At that moment, the motor accelerates faster than expected. The controller sees this and sends torque in the opposite direction, but that response also arrives late through latency. As this repeats, small gaps and small delays can act like positive feedback and grow into vibration.

When a robot trembles as soon as it turns on, or suddenly becomes unstable during a particular motion, small delays, compliance, and backlash are often acting together.

Backlash is difficult to remove completely. If so, the simulation should at least include latency, reflect actuator dynamics, and train the policy to be insensitive to this kind of noise.

The sim-to-real gap has a very physical face.

Why don't people just do the obvious things?

At this point, an obvious question appears.

Why not just do it? To draw a good MOR, measure the motor's resistance, inductance, and torque constant. Validate the estimator. Build the URDF properly. Measure latency and backlash.

That is right. But people often do not.

The reason is practical. For many researchers, sim-to-real itself is not the real topic. The core of the paper is often a new learning algorithm, simulator, or policy architecture. In that case, the robot experiment serves as evidence that the proposed method can be applied to a real robot.

So the author does not want to spend months solving sim-to-real. If simulation shows 100 percent performance and the real robot shows 30 percent, but that is enough to finish the paper, the paper-per-time ratio looks much better.

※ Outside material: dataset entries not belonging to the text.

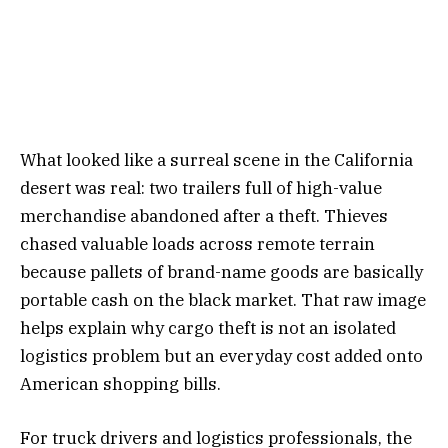
What looked like a surreal scene in the California
desert was real: two trailers full of high-value
merchandise abandoned after a theft. Thieves
chased valuable loads across remote terrain
because pallets of brand-name goods are basically
portable cash on the black market. That raw image
helps explain why cargo theft is not an isolated
logistics problem but an everyday cost added onto
American shopping bills.
For truck drivers and logistics professionals, the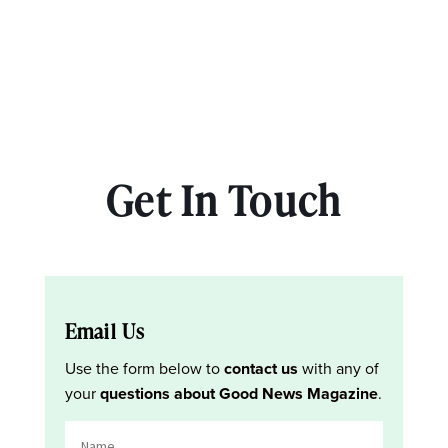
Get In Touch
Email Us
Use the form below to
contact us
with any of
your
questions about Good News Magazine
.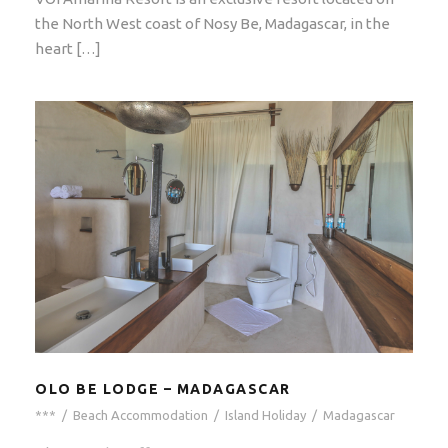
the North West coast of Nosy Be, Madagascar, in the
heart […]
OLO BE LODGE – MADAGASCAR
***
/
Beach Accommodation
/
Island Holiday
/
Madagascar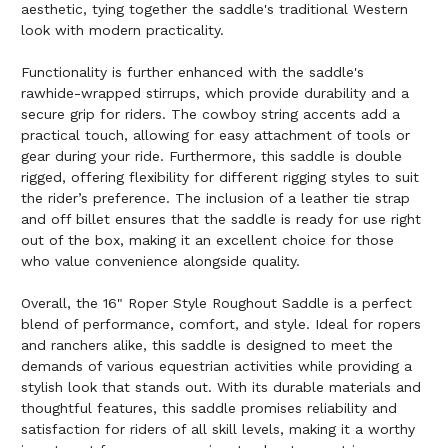
aesthetic, tying together the saddle's traditional Western
look with modern practicality.
Functionality is further enhanced with the saddle's
rawhide-wrapped stirrups, which provide durability and a
secure grip for riders. The cowboy string accents add a
practical touch, allowing for easy attachment of tools or
gear during your ride. Furthermore, this saddle is double
rigged, offering flexibility for different rigging styles to suit
the rider’s preference. The inclusion of a leather tie strap
and off billet ensures that the saddle is ready for use right
out of the box, making it an excellent choice for those
who value convenience alongside quality.
Overall, the 16" Roper Style Roughout Saddle is a perfect
blend of performance, comfort, and style. Ideal for ropers
and ranchers alike, this saddle is designed to meet the
demands of various equestrian activities while providing a
stylish look that stands out. With its durable materials and
thoughtful features, this saddle promises reliability and
satisfaction for riders of all skill levels, making it a worthy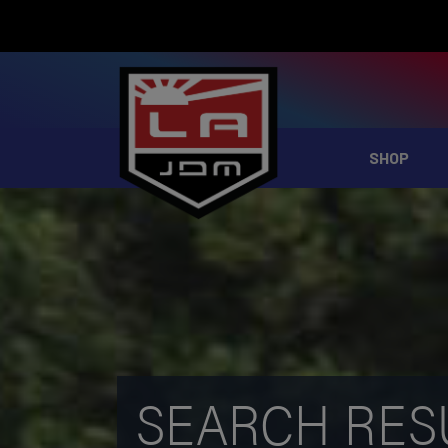
SHOP
SEARCH RES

Reality often moves in the opposite direction. Skipping the basic modeling and putting the policy directly onto the robot may feel like it could save time, but that kind of luck is rare. Experiments almost never work on the first try, so more time is spent debugging failures.

By contrast, measuring and aligning things one by one is certainly slow, but once the model is aligned, it transfers to reality with much higher performance.

A calibration workflow where real robot measurements flow into a corrected digital twin

Calibration is the repeated work of matching real measurements back to the simulation model.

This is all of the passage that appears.